Task details => Retype the records in full, keeping each character as it is.

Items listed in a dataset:
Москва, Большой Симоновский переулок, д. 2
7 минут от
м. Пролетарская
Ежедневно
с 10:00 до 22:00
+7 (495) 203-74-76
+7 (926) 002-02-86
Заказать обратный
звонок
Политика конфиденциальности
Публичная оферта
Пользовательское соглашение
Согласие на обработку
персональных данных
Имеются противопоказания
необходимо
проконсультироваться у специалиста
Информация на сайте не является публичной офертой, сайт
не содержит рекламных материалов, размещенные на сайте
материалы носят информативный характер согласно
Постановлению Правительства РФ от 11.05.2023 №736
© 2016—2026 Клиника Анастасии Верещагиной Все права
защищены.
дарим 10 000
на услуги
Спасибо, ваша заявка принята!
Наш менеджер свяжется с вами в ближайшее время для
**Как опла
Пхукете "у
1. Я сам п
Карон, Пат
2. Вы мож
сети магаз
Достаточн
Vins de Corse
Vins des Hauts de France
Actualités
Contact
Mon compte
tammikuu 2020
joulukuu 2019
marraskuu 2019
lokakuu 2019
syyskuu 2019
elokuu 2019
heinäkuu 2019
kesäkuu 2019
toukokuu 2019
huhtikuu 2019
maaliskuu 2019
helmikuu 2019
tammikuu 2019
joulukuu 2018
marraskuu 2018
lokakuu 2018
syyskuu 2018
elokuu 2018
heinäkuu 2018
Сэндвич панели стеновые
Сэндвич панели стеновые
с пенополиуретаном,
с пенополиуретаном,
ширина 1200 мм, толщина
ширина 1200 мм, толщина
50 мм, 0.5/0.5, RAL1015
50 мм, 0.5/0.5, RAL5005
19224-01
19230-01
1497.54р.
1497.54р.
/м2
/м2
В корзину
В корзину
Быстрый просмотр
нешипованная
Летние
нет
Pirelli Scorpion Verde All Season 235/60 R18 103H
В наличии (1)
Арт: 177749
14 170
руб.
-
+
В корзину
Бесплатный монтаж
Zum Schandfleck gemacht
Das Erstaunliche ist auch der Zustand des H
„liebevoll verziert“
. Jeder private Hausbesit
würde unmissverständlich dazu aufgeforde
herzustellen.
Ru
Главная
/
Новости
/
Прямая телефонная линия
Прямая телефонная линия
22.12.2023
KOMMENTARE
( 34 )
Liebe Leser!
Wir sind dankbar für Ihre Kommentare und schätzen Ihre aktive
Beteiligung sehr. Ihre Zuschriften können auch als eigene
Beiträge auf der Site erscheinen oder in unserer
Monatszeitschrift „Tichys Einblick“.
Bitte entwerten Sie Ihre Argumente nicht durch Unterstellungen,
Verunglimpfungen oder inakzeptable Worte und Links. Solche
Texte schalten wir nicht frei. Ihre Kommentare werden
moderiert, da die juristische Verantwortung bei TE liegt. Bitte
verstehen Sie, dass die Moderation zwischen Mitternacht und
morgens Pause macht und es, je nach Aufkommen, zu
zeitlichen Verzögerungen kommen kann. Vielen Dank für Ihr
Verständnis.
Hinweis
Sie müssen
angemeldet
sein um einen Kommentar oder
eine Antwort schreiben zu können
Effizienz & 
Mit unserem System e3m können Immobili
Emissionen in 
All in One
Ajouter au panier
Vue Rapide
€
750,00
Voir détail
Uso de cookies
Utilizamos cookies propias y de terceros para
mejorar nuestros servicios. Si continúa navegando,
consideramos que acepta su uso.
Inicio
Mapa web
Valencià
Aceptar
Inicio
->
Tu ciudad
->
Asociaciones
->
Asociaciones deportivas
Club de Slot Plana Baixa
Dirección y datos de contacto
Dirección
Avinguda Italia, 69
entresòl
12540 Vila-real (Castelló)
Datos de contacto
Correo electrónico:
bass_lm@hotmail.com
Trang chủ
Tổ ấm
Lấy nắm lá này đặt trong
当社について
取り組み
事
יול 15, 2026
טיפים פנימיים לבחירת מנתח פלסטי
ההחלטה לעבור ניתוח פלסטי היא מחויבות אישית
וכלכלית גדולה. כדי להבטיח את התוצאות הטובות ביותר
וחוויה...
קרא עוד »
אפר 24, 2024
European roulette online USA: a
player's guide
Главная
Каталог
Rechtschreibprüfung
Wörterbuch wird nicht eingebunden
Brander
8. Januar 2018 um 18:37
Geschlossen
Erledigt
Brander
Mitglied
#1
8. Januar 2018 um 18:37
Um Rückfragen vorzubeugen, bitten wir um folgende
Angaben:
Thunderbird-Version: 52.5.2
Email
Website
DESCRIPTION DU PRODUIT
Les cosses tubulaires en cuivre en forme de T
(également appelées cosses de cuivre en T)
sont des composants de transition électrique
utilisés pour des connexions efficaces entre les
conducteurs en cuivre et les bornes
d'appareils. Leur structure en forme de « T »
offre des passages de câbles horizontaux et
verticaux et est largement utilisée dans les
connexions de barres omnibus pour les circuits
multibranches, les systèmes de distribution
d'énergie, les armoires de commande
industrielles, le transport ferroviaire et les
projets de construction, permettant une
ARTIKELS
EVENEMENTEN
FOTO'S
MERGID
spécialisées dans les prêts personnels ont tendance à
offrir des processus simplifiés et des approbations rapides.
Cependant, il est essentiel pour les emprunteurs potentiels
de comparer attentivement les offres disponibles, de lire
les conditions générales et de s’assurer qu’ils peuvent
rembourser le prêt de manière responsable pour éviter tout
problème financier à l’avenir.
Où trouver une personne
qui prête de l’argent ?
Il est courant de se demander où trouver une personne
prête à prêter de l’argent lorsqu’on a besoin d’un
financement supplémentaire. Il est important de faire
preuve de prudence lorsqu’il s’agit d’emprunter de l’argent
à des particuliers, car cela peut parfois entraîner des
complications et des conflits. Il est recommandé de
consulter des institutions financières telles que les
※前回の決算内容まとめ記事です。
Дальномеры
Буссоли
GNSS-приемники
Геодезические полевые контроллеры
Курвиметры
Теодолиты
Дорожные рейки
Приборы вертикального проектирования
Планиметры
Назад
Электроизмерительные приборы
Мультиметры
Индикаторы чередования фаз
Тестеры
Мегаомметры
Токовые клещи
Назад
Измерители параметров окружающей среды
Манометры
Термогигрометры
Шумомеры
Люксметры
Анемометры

Expected answer =>
Москва, Большой Симоновский переулок, д. 2
7 минут от
м. Пролетарская
Ежедневно
с 10:00 до 22:00
+7 (495) 203-74-76
+7 (926) 002-02-86
Заказать обратный
звонок
Политика конфиденциальности
Публичная оферта
Пользовательское соглашение
Согласие на обработку
персональных данных
Имеются противопоказания
необходимо
проконсультироваться у специалиста
Информация на сайте не является публичной офертой, сайт
не содержит рекламных материалов, размещенные на сайте
материалы носят информативный характер согласно
Постановлению Правительства РФ от 11.05.2023 №736
© 2016—2026 Клиника Анастасии Верещагиной Все права
защищены.
дарим 10 000
на услуги
Спасибо, ваша заявка принята!
Наш менеджер свяжется с вами в ближайшее время для
**Как опла
Пхукете "у
1. Я сам п
Карон, Пат
2. Вы мож
сети магаз
Достаточн
Vins de Corse
Vins des Hauts de France
Actualités
Contact
Mon compte
tammikuu 2020
joulukuu 2019
marraskuu 2019
lokakuu 2019
syyskuu 2019
elokuu 2019
heinäkuu 2019
kesäkuu 2019
toukokuu 2019
huhtikuu 2019
maaliskuu 2019
helmikuu 2019
tammikuu 2019
joulukuu 2018
marraskuu 2018
lokakuu 2018
syyskuu 2018
elokuu 2018
heinäkuu 2018
Сэндвич панели стеновые
Сэндвич панели стеновые
с пенополиуретаном,
с пенополиуретаном,
ширина 1200 мм, толщина
ширина 1200 мм, толщина
50 мм, 0.5/0.5, RAL1015
50 мм, 0.5/0.5, RAL5005
19224-01
19230-01
1497.54р.
1497.54р.
/м2
/м2
В корзину
В корзину
Быстрый просмотр
нешипованная
Летние
нет
Pirelli Scorpion Verde All Season 235/60 R18 103H
В наличии (1)
Арт: 177749
14 170
руб.
-
+
В корзину
Бесплатный монтаж
Zum Schandfleck gemacht
Das Erstaunliche ist auch der Zustand des H
„liebevoll verziert“
. Jeder private Hausbesit
würde unmissverständlich dazu aufgeforde
herzustellen.
Ru
Главная
/
Новости
/
Прямая телефонная линия
Прямая телефонная линия
22.12.2023
KOMMENTARE
( 34 )
Liebe Leser!
Wir sind dankbar für Ihre Kommentare und schätzen Ihre aktive
Beteiligung sehr. Ihre Zuschriften können auch als eigene
Beiträge auf der Site erscheinen oder in unserer
Monatszeitschrift „Tichys Einblick“.
Bitte entwerten Sie Ihre Argumente nicht durch Unterstellungen,
Verunglimpfungen oder inakzeptable Worte und Links. Solche
Texte schalten wir nicht frei. Ihre Kommentare werden
moderiert, da die juristische Verantwortung bei TE liegt. Bitte
verstehen Sie, dass die Moderation zwischen Mitternacht und
morgens Pause macht und es, je nach Aufkommen, zu
zeitlichen Verzögerungen kommen kann. Vielen Dank für Ihr
Verständnis.
Hinweis
Sie müssen
angemeldet
sein um einen Kommentar oder
eine Antwort schreiben zu können
Effizienz & 
Mit unserem System e3m können Immobili
Emissionen in 
All in One
Ajouter au panier
Vue Rapide
€
750,00
Voir détail
Uso de cookies
Utilizamos cookies propias y de terceros para
mejorar nuestros servicios. Si continúa navegando,
consideramos que acepta su uso.
Inicio
Mapa web
Valencià
Aceptar
Inicio
->
Tu ciudad
->
Asociaciones
->
Asociaciones deportivas
Club de Slot Plana Baixa
Dirección y datos de contacto
Dirección
Avinguda Italia, 69
entresòl
12540 Vila-real (Castelló)
Datos de contacto
Correo electrónico:
bass_lm@hotmail.com
Trang chủ
Tổ ấm
Lấy nắm lá này đặt trong
当社について
取り組み
事
יול 15, 2026
טיפים פנימיים לבחירת מנתח פלסטי
ההחלטה לעבור ניתוח פלסטי היא מחויבות אישית
וכלכלית גדולה. כדי להבטיח את התוצאות הטובות ביותר
וחוויה...
קרא עוד »
אפר 24, 2024
European roulette online USA: a
player's guide
Главная
Каталог
Rechtschreibprüfung
Wörterbuch wird nicht eingebunden
Brander
8. Januar 2018 um 18:37
Geschlossen
Erledigt
Brander
Mitglied
#1
8. Januar 2018 um 18:37
Um Rückfragen vorzubeugen, bitten wir um folgende
Angaben:
Thunderbird-Version: 52.5.2
Email
Website
DESCRIPTION DU PRODUIT
Les cosses tubulaires en cuivre en forme de T
(également appelées cosses de cuivre en T)
sont des composants de transition électrique
utilisés pour des connexions efficaces entre les
conducteurs en cuivre et les bornes
d'appareils. Leur structure en forme de « T »
offre des passages de câbles horizontaux et
verticaux et est largement utilisée dans les
connexions de barres omnibus pour les circuits
multibranches, les systèmes de distribution
d'énergie, les armoires de commande
industrielles, le transport ferroviaire et les
projets de construction, permettant une
ARTIKELS
EVENEMENTEN
FOTO'S
MERGID
spécialisées dans les prêts personnels ont tendance à
offrir des processus simplifiés et des approbations rapides.
Cependant, il est essentiel pour les emprunteurs potentiels
de comparer attentivement les offres disponibles, de lire
les conditions générales et de s’assurer qu’ils peuvent
rembourser le prêt de manière responsable pour éviter tout
problème financier à l’avenir.
Où trouver une personne
qui prête de l’argent ?
Il est courant de se demander où trouver une personne
prête à prêter de l’argent lorsqu’on a besoin d’un
financement supplémentaire. Il est important de faire
preuve de prudence lorsqu’il s’agit d’emprunter de l’argent
à des particuliers, car cela peut parfois entraîner des
complications et des conflits. Il est recommandé de
consulter des institutions financières telles que les
※前回の決算内容まとめ記事です。
Дальномеры
Буссоли
GNSS-приемники
Геодезические полевые контроллеры
Курвиметры
Теодолиты
Дорожные рейки
Приборы вертикального проектирования
Планиметры
Назад
Электроизмерительные приборы
Мультиметры
Индикаторы чередования фаз
Тестеры
Мегаомметры
Токовые клещи
Назад
Измерители параметров окружающей среды
Манометры
Термогигрометры
Шумомеры
Люксметры
Анемометры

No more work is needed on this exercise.